Через полчаса Ребров был на станции. Золотой поезд охраняли дружинники-большевики. Запрягаев исполнил обещание и увел Воздвиженского и его отряд на стрельбу.

— Наваливай, ребята, мешки, — поторапливал Ребров, — надо успеть, пока эсеры не вернулись.

К 12 часам было погружено все.

Когда Запрягаев привел со стрельбы левоэсеровских дружинников, поезд стоял на том же месте, и его по-прежнему охраняли часовые. Как ни в чем не бывало, Запрягаев дружелюбно сказал Воздвиженскому:

— Вот мы и дома. Отдохнем немного, измучились ребята. Давай-ка, брат, сегодня и твоих поставим в наряд.

— Давно пора, — немного обиженно ответил Воздвиженский.

С необычайным для них усердием взялись теперь эсеровские дружинники за караульную службу. Урок Реброва, видимо, не прошел даром для Воздвиженского. Он подтянул туже ремень, повесил на нем кобуру с револьвером и почти каждые полчаса обходил весь состав, делая замечания часовым.

— Старается, — смеялся Запрягаев, глядя на Воздвиженского и весело подмигивая Реброву.

— Зайди ко мне, — позвал его из своего купе Ребров. Он плотно притворил дверь, сел рядом с Запрягаевым и сказал:

— Слушай, я говорил по проводу с Головановым, — деньги мы оставим в Перми. Золото решено спрятать в Кизеловском районе в шахтах. Завтра утром я еду в Кизел. Ты останешься здесь, чтобы наш отъезд был не так заметен.

— Нашел для меня дело! — сказал Запрягаев.

— Потерпи. Теперь для нас выгодно, чтобы поезд был на виду. Собьем со следа. Ты выставь внешние караулы, делай вид, что в поезде по-прежнему находится золото.
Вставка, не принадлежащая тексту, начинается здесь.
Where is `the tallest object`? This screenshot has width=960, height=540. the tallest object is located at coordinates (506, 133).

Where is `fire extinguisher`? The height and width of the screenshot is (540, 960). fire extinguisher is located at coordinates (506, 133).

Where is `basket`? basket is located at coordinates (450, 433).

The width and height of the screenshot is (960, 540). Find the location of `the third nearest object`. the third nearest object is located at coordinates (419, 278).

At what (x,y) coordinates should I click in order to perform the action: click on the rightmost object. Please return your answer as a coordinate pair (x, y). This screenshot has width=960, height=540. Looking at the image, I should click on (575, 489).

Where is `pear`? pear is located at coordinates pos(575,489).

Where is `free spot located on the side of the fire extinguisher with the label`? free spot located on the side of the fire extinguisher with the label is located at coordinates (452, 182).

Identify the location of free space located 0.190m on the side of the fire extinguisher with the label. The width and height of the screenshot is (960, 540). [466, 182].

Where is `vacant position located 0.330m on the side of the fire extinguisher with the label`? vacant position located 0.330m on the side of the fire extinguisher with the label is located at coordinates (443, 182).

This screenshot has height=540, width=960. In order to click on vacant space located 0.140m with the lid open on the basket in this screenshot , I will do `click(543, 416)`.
— Значит, завтра ты снова в путь? — спросил Запрягаев.

— Да.

— А что с эсерами?

— Воздвиженского без меня не трогай, пусть пофорсит. Пустые вагоны могут стеречь и эсеры…
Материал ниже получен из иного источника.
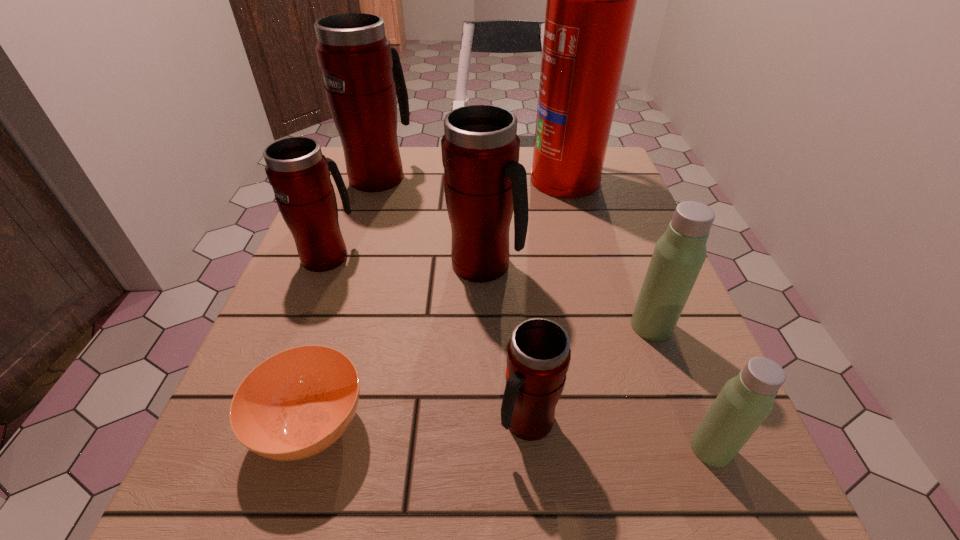 In order to click on free space that is in between the fourth farthest thermos bottle and the farthest red thermos bottle in this screenshot , I will do `click(516, 251)`.

Locate an element on the screen. empty space between the smaller light thermos bottle and the tallest thermos bottle is located at coordinates (545, 312).

The width and height of the screenshot is (960, 540). Find the location of `free spot between the smallest red thermos bottle and the fourth nearest object`. free spot between the smallest red thermos bottle and the fourth nearest object is located at coordinates (589, 374).

At what (x,y) coordinates should I click in order to perform the action: click on free spot between the nearest red thermos bottle and the fire extinguisher. Please return your answer as a coordinate pair (x, y). The image size is (960, 540). Looking at the image, I should click on (545, 300).

At what (x,y) coordinates should I click in order to perform the action: click on vacant region between the third biggest red thermos bottle and the nearest red thermos bottle. Please return your answer as a coordinate pair (x, y). The image size is (960, 540). Looking at the image, I should click on (427, 339).

The width and height of the screenshot is (960, 540). I want to click on blank region between the third smallest red thermos bottle and the seventh shortest object, so click(432, 221).

The width and height of the screenshot is (960, 540). Identify the location of object that is the seventh closest to the smaller light thermos bottle. (362, 72).

This screenshot has height=540, width=960. Identify the location of the sixth closest object to the second smallest red thermos bottle. (679, 254).

Select which thermos bottle appears as the fourth closest to the second tallest thermos bottle. Please provide its 2D coordinates. Your answer should be formatted as a tuple, i.e. [(x, y)], where the tuple contains the x and y coordinates of a point satisfying the conditions above.

[(538, 355)]

Locate which thermos bottle is the fifth closest to the nearest red thermos bottle. Please provide its 2D coordinates. Your answer should be formatted as a tuple, i.e. [(x, y)], where the tuple contains the x and y coordinates of a point satisfying the conditions above.

[(362, 72)]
Впервые за трое суток отдыхали дружинники. Одни отсыпались за бессонные ночи, другие строчили письма своим в Екатеринбург. Был теплый летний вечер. Запрягаев с тремя ребятами мурлыкал сибирскую песенку:

В далеком краю за Байкалом,
Где золото роют в горах,
Бродяга, судьбу проклиная,
Тащился с сумой на плечах…

Белозипунников, левый эсер, с рыжеватой бородкой и с нависшими веками, в офицерской фуражке, неведомо где раздобытой, стоит у зеркального стекла вагона и смотрит в далекий лес. В его приземистой фигуре есть что-то похожее на бывшего царя. Вернее, Белозипунников похож на дешевый царский портрет. На нем солдатские обмотки, рваные штаны и башмаки. Но сейчас с платформы видна только верхняя половина его туловища. Офицерская же фуражка, пушистые усы и круглая борода привлекают внимание прохожих.